— EXERCISE OBJECTIVE —
The answer must be every line from the entries below that includes "balkong".

— RECORDS SUPPLIED —
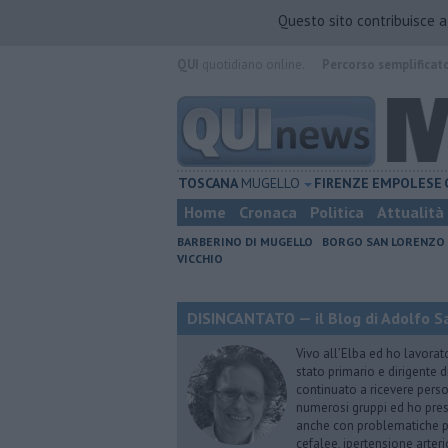
Questo sito contribuisce 
QUI
quotidiano online.
Percorso semplificat
TOSCANA
MUGELLO
FIRENZE
EMPOLESE
Home
Cronaca
Politica
Attualità
BARBERINO DI MUGELLO
BORGO SAN LORENZO
VICCHIO
DISINCANTATO — il Blog di Adolfo S
Vivo all’Elba ed ho lavorat
stato primario e dirigente 
continuato a ricevere person
numerosi gruppi ed ho pres
anche con problematiche ps
cefalee, ipertensione arter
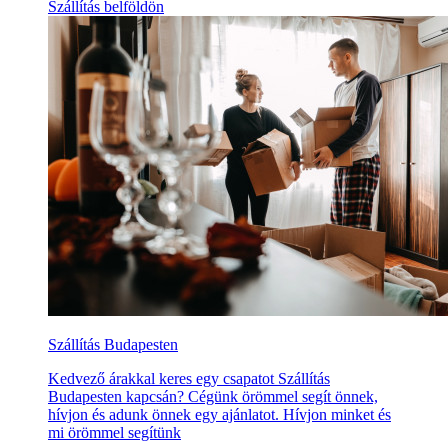
Szállítás belföldön
Szállítás Budapesten
Kedvező árakkal keres egy csapatot Szállítás
Budapesten kapcsán? Cégünk örömmel segít önnek,
hívjon és adunk önnek egy ajánlatot. Hívjon minket és
mi örömmel segítünk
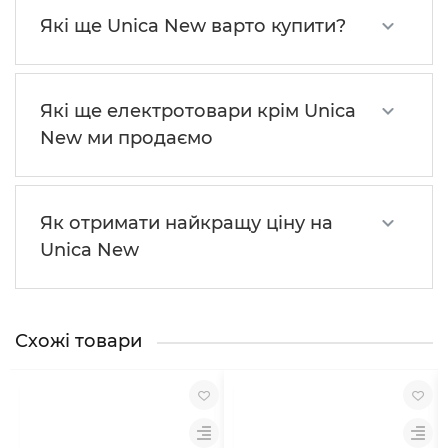
Які ще Unica New варто купити?
Які ще електротовари крім Unica
New ми продаємо
Як отримати найкращу ціну на
Unica New
Схожі товари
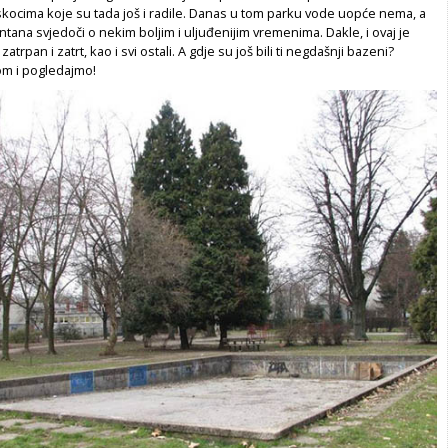
ocima koje su tada još i radile. Danas u tom parku vode uopće nema, a
ntana svjedoči o nekim boljim i uljuđenijim vremenima. Dakle, i ovaj je
zatrpan i zatrt, kao i svi ostali. A gdje su još bili ti negdašnji bazeni?
m i pogledajmo!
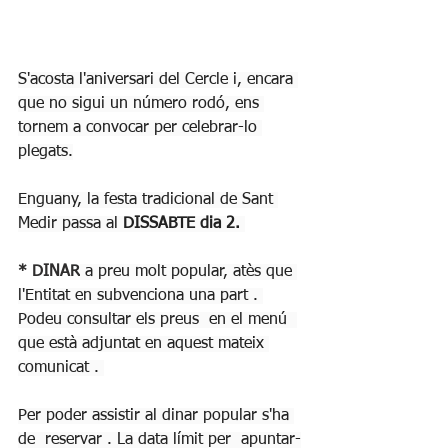
S'acosta l'aniversari del Cercle i, encara 
que no sigui un número rodó, ens 
tornem a convocar per celebrar-lo 
plegats.
Enguany, la festa tradicional de Sant 
Medir passa al 
DISSABTE dia 2.
* DINAR
 a preu molt popular, atès que 
l'Entitat en subvenciona una part . 
Podeu consultar els preus  en el menú  
que està adjuntat en aquest mateix 
comunicat . 
Per poder assistir al dinar popular s'ha 
de  reservar . La data límit per  apuntar-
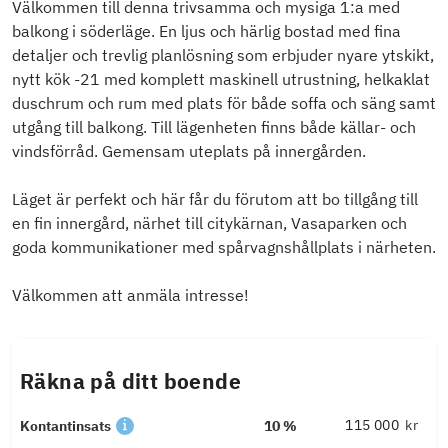
Välkommen till denna trivsamma och mysiga 1:a med
balkong i söderläge. En ljus och härlig bostad med fina
detaljer och trevlig planlösning som erbjuder nyare ytskikt,
nytt kök -21 med komplett maskinell utrustning, helkaklat
duschrum och rum med plats för både soffa och säng samt
utgång till balkong. Till lägenheten finns både källar- och
vindsförråd. Gemensam uteplats på innergården.
Läget är perfekt och här får du förutom att bo tillgång till
en fin innergård, närhet till citykärnan, Vasaparken och
goda kommunikationer med spårvagnshållplats i närheten.
Välkommen att anmäla intresse!
Räkna på ditt boende
kr
Kontantinsats
10 %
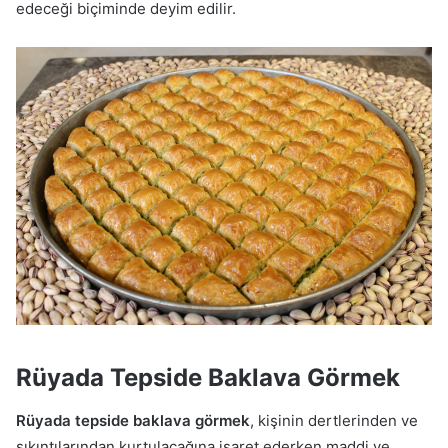
edeceği biçiminde deyim edilir.
Rüyada Tepside Baklava Görmek
Rüyada tepside baklava görmek
, kişinin dertlerinden ve
sıkıntılarından kurtulacağına işaret ederken maddi ve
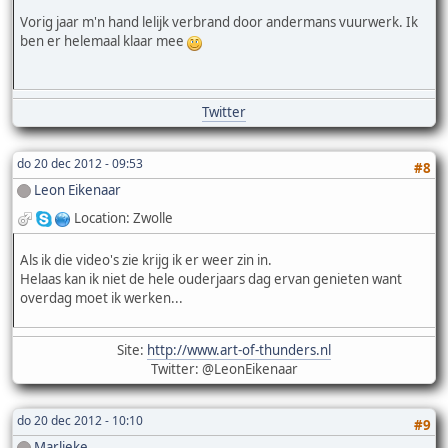
Vorig jaar m'n hand lelijk verbrand door andermans vuurwerk. Ik
ben er helemaal klaar mee
Twitter
do 20 dec 2012 - 09:53
#8
Leon Eikenaar
Location: Zwolle
Als ik die video's zie krijg ik er weer zin in.
Helaas kan ik niet de hele ouderjaars dag ervan genieten want
overdag moet ik werken...
Site:
http://www.art-of-thunders.nl
Twitter: @LeonEikenaar
do 20 dec 2012 - 10:10
#9
Marlieke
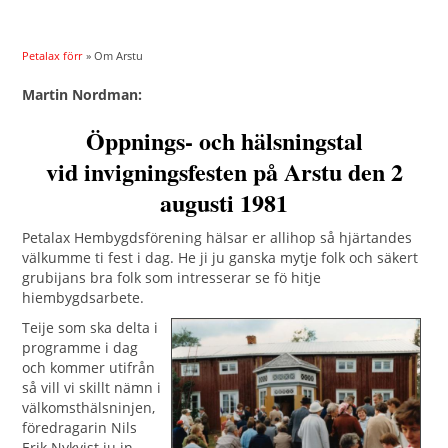
Petalax förr
» Om Arstu
Martin Nordman:
Öppnings- och hälsningstal
vid invigningsfesten på Arstu den 2
augusti 1981
Petalax Hembygdsförening hälsar er allihop så hjärtandes
välkumme ti fest i dag. He ji ju ganska mytje folk och säkert
grubijans bra folk som intresserar se fö hitje
hiembygdsarbete.
Teije som ska delta i
programme i dag
och kommer utifrån
så vill vi skillt nämn i
välkomsthälsninjen,
föredragarin Nils
Erik Nykvist ju in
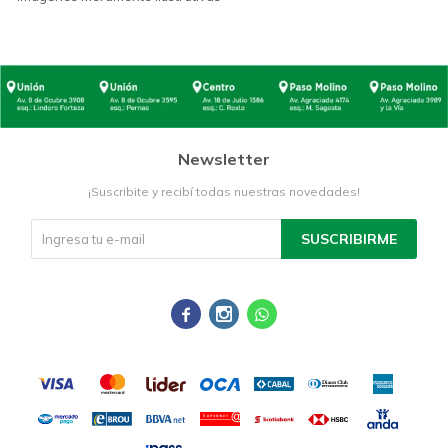
Newsletter
¡Suscribite y recibí todas nuestras novedades!
SUSCRIBIRME



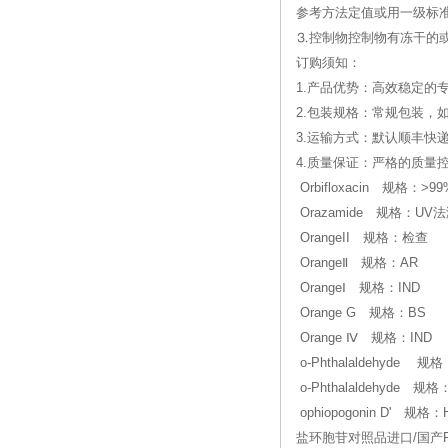
参考方法定值或用一级标
⒊控制物控制物有冻干的
订购须知：
1.产品优势：高效稳定的
2.包装规格：常规包装，
3.运输方式：默认顺丰快
4.质量保证：严格的质
Orbifloxacin 规格：>99
Orazamide 规格：U
OrangeΙΙ 规格：检查
OrangeⅡ 规格：AR
OrangeⅠ 规格：IND
Orange G 规格：BS
Orange Ⅳ 规格：IND
o-Phthalaldehyde 规格
o-Phthalaldehyde 规格
ophiopogonin D' 规
盐环胞苷对照品进口/国产FAM1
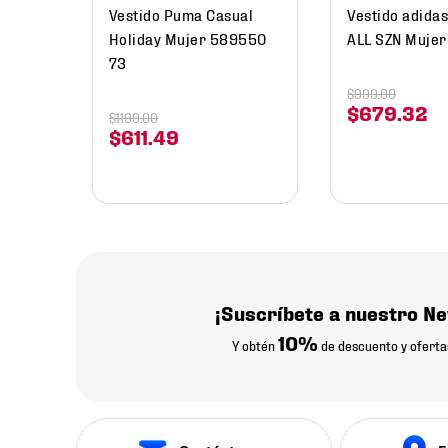
Vestido Puma Casual
Vestido adida
Holiday Mujer 589550
ALL SZN Muje
73
$
999
.
00
$
679
.
32
$
1199
.
00
$
611
.
49
¡Suscríbete a nuestro Ne
10%
Y obtén
de descuento y oferta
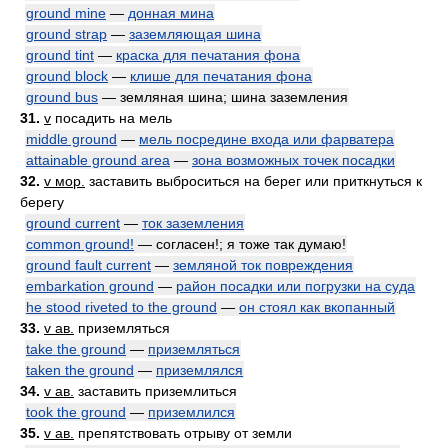
ground mine
—
донная мина
ground strap
—
заземляющая шина
ground tint
—
краска для печатания фона
ground block
—
клише для печатания фона
ground bus
— земляная шина; шина заземления
31.
v
посадить на мель
middle ground
—
мель посредине входа или фарватера
attainable ground area
—
зона возможных точек посадки
32.
v мор.
заставить выброситься на берег или приткнуться к
берегу
ground current
—
ток заземления
common ground!
— согласен!; я тоже так думаю!
ground fault current
—
земляной ток повреждения
embarkation ground
—
район посадки или погрузки на суда
he stood riveted to the ground
—
он стоял как вкопанный
33.
v ав.
приземляться
take the ground
—
приземляться
taken the ground
—
приземлялся
34.
v ав.
заставить приземлиться
took the ground
—
приземлился
35.
v ав.
препятствовать отрыву от земли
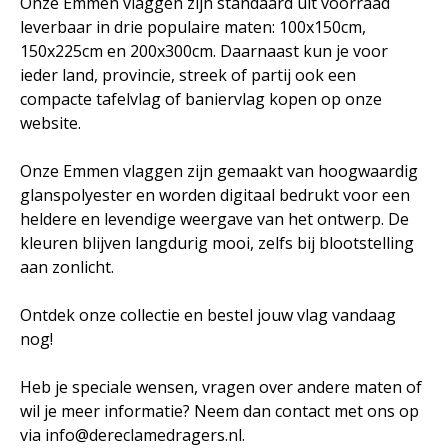
Onze Emmen vlaggen zijn standaard uit voorraad
leverbaar in drie populaire maten: 100x150cm,
150x225cm en 200x300cm. Daarnaast kun je voor
ieder land, provincie, streek of partij ook een
compacte tafelvlag of baniervlag kopen op onze
website.
Onze Emmen vlaggen zijn gemaakt van hoogwaardig
glanspolyester en worden digitaal bedrukt voor een
heldere en levendige weergave van het ontwerp. De
kleuren blijven langdurig mooi, zelfs bij blootstelling
aan zonlicht.
Ontdek onze collectie en bestel jouw vlag vandaag
nog!
Heb je speciale wensen, vragen over andere maten of
wil je meer informatie? Neem dan contact met ons op
via info@dereclamedragers.nl.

— ANSWER TO THE PROBLEM —
balkong i söderläge. En ljus och härlig bostad med fina
utgång till balkong. Till lägenheten finns både källar- och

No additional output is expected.